India running shortage of green, dry fodder by 23.4% says minster Rupala
According to the Union Ministry of Fisheries, Animal Husbandry, and Dairy, the country is short on dry fodder by 23.4%.
In a reply to the Lok Sabha on Tuesday, Parshottam Rupala said that the Indian Grassland and Fodder Research Institute (IGFRI), Jhansi, has estimated that the country is short of green fodder by 11.24 percent, dry fodder by 23.4%, and concentrates by 28.9%.
He said that the shortage was caused by things like changes in how land is used, the growth of cities, the decreasing productivity of pastures, the use of land for commercial crops, and the lack of quality fodder seed, among other things.
Related Agri News |Punjab to supply its extra paddy straw to Kerala for animal fodder
On October 6, the Secretary of the Department of Animal Husbandry and Dairy led a meeting with the State governments and other important people to talk about the country’s fodder situation. Even though the States said there was no fear of a crisis, the price of fodder went up, which may be a sign of the general trend of inflation.
He said that the government is working on developing feed and fodder in the country as part of the National Livestock Mission.

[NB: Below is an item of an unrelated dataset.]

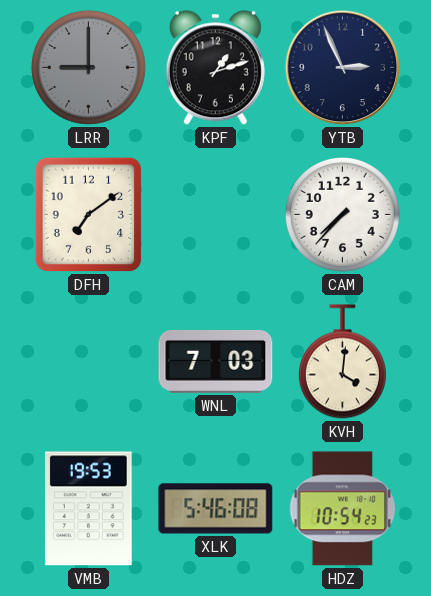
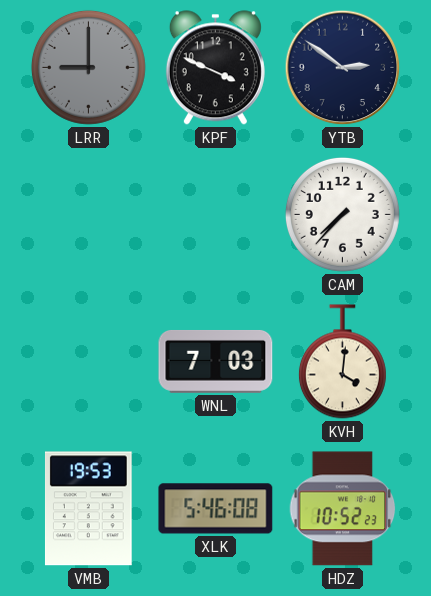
KPF: 1:12 -> 3:49
YTB: 2:56 -> 2:51
DFH: 7:09 -> none
HDZ: 10:54 -> 10:52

Under this, money is given to help make seeds of high-yielding fodder varieties, which promotes fodder crops as cash crops and makes more land available for fodder crops.

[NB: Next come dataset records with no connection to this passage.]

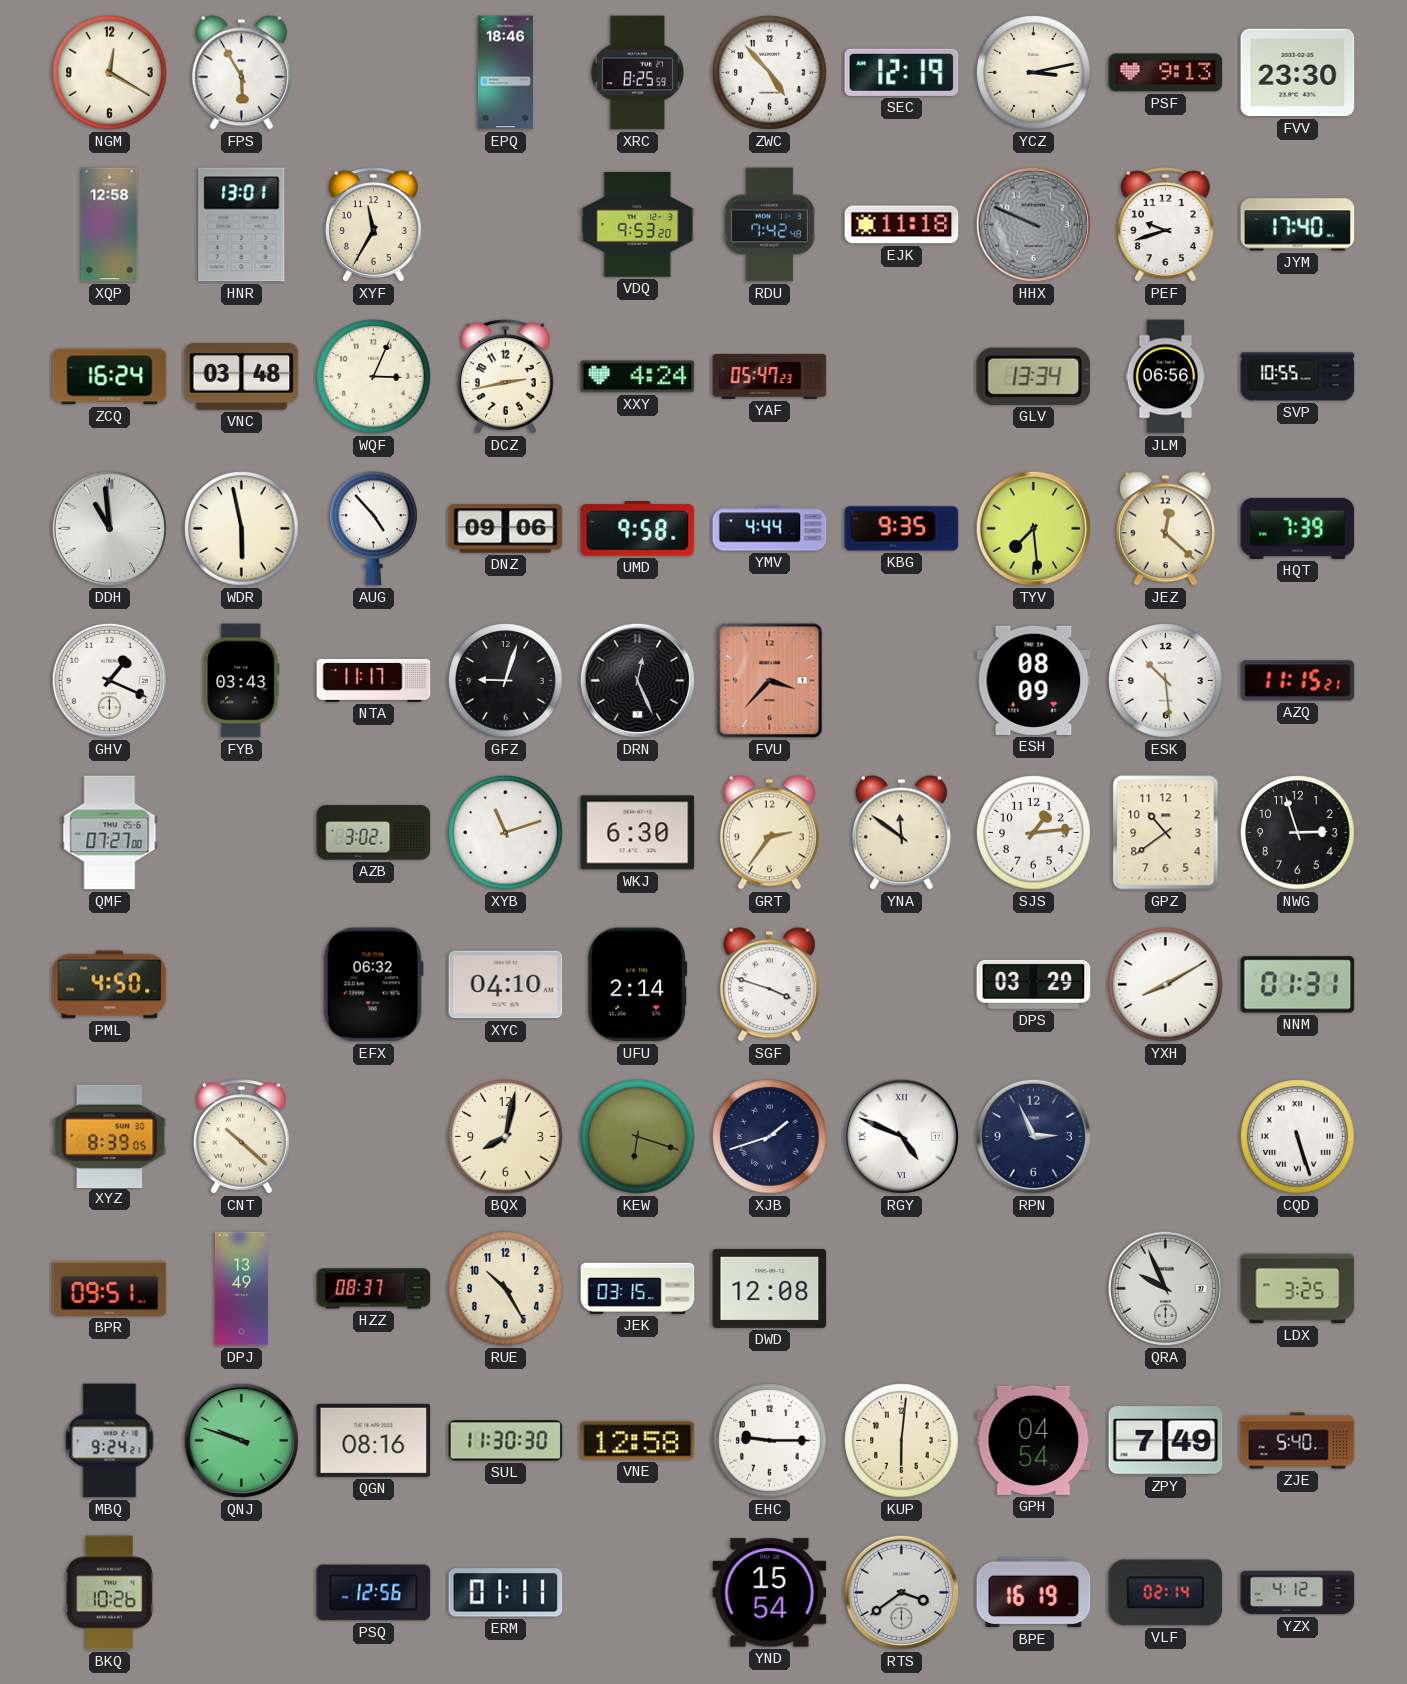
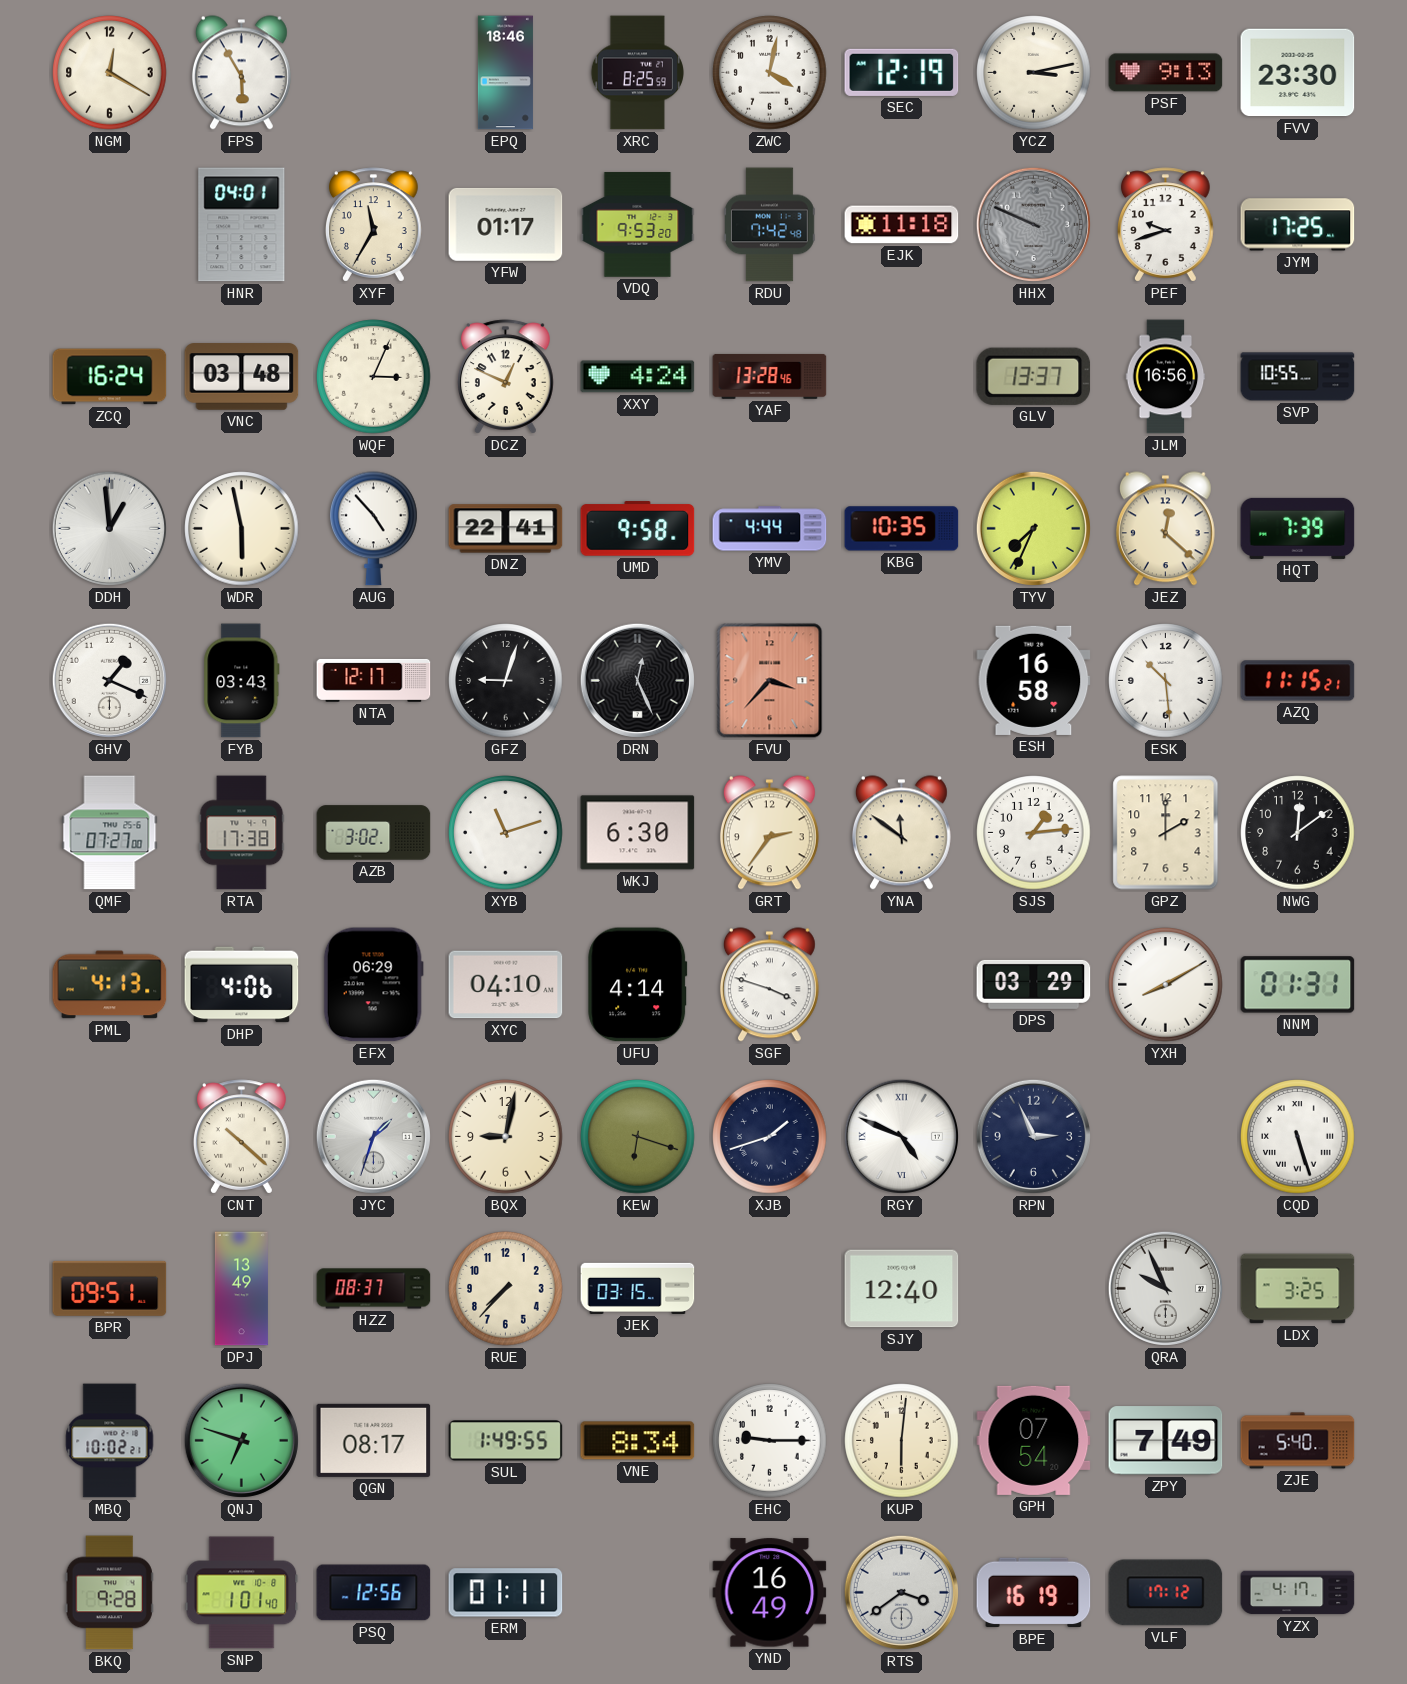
ZWC: 4:53 -> 4:02
XQP: 12:58 -> none
HNR: 13:01 -> 04:01
YFW: none -> 01:17
JYM: 17:40 -> 17:25
DCZ: 2:43 -> 12:49
YAF: 05:47 -> 13:28
GLV: 13:34 -> 13:37
JLM: 06:56 -> 16:56
DDH: 10:59 -> 12:59
DNZ: 09:06 -> 22:41
KBG: 9:35 -> 10:35
TYV: 7:29 -> 7:34
NTA: 11:17 -> 12:17
ESH: 08:09 -> 16:58
RTA: none -> 17:38
GPZ: 10:39 -> 2:00
NWG: 2:57 -> 12:09
PML: 4:50 -> 4:13
DHP: none -> 4:06
EFX: 06:32 -> 06:29
UFU: 2:14 -> 4:14
XYZ: 8:39 -> none
JYC: none -> 1:33
BQX: 8:02 -> 9:02
RUE: 10:25 -> 7:37
DWD: 12:08 -> none
SJY: none -> 12:40
MBQ: 9:24 -> 10:02
QNJ: 9:48 -> 6:48
QGN: 08:16 -> 08:17
SUL: 11:30 -> 1:49
VNE: 12:58 -> 8:34
GPH: 04:54 -> 07:54
BKQ: 10:26 -> 9:28
SNP: none -> 1:01
YND: 15:54 -> 16:49
VLF: 02:14 -> 17:12
YZX: 4:12 -> 4:17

He also said that the fodder resource plans made for 20 states by the IGFRI in Jhansi under the supervision of the Indian Council of Agricultural Research (ICAR) have been given to the states so that they can be put into action.

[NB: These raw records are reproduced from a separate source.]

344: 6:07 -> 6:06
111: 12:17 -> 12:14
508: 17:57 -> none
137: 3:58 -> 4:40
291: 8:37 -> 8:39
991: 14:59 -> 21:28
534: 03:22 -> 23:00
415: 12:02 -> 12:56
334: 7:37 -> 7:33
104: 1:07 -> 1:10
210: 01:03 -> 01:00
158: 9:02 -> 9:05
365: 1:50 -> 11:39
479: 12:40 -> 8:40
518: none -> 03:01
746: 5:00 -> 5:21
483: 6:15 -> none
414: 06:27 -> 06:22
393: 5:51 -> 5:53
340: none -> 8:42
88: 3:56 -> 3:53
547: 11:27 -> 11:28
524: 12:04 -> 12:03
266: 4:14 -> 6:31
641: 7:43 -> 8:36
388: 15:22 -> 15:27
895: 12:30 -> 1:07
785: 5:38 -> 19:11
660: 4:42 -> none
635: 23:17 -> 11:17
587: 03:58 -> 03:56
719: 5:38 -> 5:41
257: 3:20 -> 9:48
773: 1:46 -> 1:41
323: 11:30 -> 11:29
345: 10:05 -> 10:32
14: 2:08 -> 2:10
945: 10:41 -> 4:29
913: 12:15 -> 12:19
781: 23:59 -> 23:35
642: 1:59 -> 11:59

Insurance coverage for crops
In response to a question about crop insurance in the country, Union Minister of Agriculture and Farmers Welfare Narendra Singh Tomar said that the Pradhan Mantri Fasal Bima Yojana (PMFBY) has been in place since the 2016 kharif season.
He said that 37.63 billion applications have been sent in for the scheme and that from 2016-17 to 2021-22, claims totaling ₹1,28,522.30 billion have been paid.
Concerning the crop insurance complaints, he said that the State government or the Joint Committee made up of officials from the State government and the insurance companies are doing all the major work related to figuring out what claims are valid. In this kind of situation, insurance companies don’t have much to do with figuring out the loss on their own.
During the PMFBY’s implementation, however, there have been some complaints against insurance companies about not paying claims or paying them late, underpaying claims because banks sent insurance proposals late or not at all, discrepancies in yield data that led to disputes between the State government and insurance companies, delays in giving the State government its share of the funds, insurance companies not sending enough staff, etc. He said that the State governments, the insurers, and the ministry dealt with most of these complaints in a good way.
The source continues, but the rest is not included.